((
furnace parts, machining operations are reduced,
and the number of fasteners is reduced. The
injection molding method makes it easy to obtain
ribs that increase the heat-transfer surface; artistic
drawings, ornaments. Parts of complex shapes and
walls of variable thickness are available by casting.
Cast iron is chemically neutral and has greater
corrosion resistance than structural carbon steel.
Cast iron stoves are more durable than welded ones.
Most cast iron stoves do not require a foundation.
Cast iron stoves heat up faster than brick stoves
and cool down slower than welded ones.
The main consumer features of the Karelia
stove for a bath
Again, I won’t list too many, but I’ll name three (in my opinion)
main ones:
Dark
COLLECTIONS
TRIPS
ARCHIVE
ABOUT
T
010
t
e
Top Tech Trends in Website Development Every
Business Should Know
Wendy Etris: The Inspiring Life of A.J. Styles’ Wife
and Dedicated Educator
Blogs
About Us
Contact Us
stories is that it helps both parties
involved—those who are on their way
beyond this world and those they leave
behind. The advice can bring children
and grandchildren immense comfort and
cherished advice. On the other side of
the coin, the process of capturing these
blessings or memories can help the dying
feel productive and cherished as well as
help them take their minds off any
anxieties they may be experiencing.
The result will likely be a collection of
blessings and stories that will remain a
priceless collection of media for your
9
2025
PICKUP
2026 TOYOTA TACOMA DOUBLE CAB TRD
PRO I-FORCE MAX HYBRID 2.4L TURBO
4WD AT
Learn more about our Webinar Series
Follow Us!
))
((
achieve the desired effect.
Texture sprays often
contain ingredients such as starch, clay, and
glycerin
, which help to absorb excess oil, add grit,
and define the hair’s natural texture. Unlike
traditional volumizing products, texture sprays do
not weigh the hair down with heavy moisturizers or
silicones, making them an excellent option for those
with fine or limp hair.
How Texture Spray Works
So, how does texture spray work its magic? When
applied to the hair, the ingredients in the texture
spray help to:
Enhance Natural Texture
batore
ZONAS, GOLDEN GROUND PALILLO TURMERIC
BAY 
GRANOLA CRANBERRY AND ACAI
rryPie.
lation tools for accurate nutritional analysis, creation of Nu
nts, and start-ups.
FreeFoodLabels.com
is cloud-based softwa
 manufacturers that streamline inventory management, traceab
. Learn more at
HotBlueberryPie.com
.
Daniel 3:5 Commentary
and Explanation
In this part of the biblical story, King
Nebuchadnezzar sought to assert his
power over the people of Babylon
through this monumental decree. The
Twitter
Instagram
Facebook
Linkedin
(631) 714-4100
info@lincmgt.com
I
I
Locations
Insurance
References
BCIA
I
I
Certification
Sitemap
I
))
# EXERCISE BRIEF
Set down exactly the lines of the data above, beginning with the line that has "furnace parts, machining" and ending with the line that has "Cast iron stoves are", and no others.

# ANSWER SPACE
furnace parts, machining operations are reduced,
and the number of fasteners is reduced. The
injection molding method makes it easy to obtain
ribs that increase the heat-transfer surface; artistic
drawings, ornaments. Parts of complex shapes and
walls of variable thickness are available by casting.
Cast iron is chemically neutral and has greater
corrosion resistance than structural carbon steel.
Cast iron stoves are more durable than welded ones.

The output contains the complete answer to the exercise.